South African star Greg Kriek brilliantly plays Henk who leaves his pregnant wife Nicola played by Christia Visser behind as he ventures forth deep within enemy territory, behind the Angolan border in a treacherous guerrilla war which claimed many lives and was a clandestine Southern African war of attrition fought by the Apartheid South African government far north in the then Soviet infiltrated Angola, just above Namibia which was then known as South West Africa.
With the dialogue mainly in Afrikaans, The Recce is a brave portrayal of a soldier’s desire to survive in an increasingly cruel and hostile landscape where no one can be trusted.
Grant Swanby (Beyond the River) plays Henk’s English speaking corporal Corporal Le Roux, who realizes that they are all fighting a pointless war in brutal terrain. Also featured in the cast are well known South African stage and screen actor Marius Weyers (Blood Diamond, Gandhi) as the hard-drinking General Piet Visagie and Maurice Carpede as Impi Buthelezi.
Watching The Recce is like watching the Afrikaans version of Peter Berg’s nail biting military drama Lone Survivor and those that enjoy a well-orchestrated war film should see this South African film depicting a distinct period in this country’s history which left an indelible mark on the South African older white male psyche particularly those that were military active in the early 1980’s prior to the transition to democracy in 1994.
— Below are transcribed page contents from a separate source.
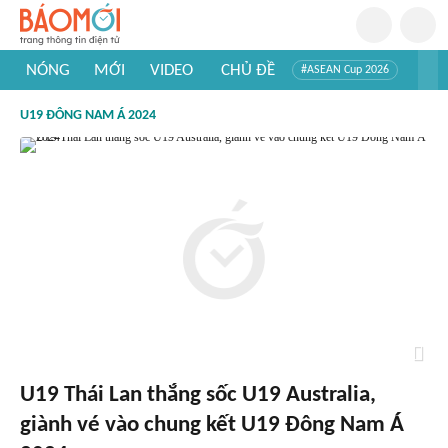
NÓNG
MỚI
VIDEO
CHỦ ĐỀ
#ASEAN Cup 2026
#Trí tuệ nhân tạo
#Mỹ - Iran
#Khám phá Việt Nam
U19 ĐÔNG NAM Á 2024
#Khám phá thế giới
U19 Thái Lan thắng sốc U19 Australia,
giành vé vào chung kết U19 Đông Nam Á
Despite some tangential scenes in the film’s first half, director Johannes Ferdinand van Zyl’s The Recce is as engrossing as it is terrifying and has a particularly brilliant ending, one which will shock audiences and leave them questioning the futility of warfare.
Due to its very specific subject matter, The Recce will obviously have more resonance in South Africa than internationally as the film refers to the 1980’s, a turbulent decade in this country’s fascinating and multi-dimensional history.
Strictly for fans of decent war films, The Recce gets a film rating of 7.5 out of 10.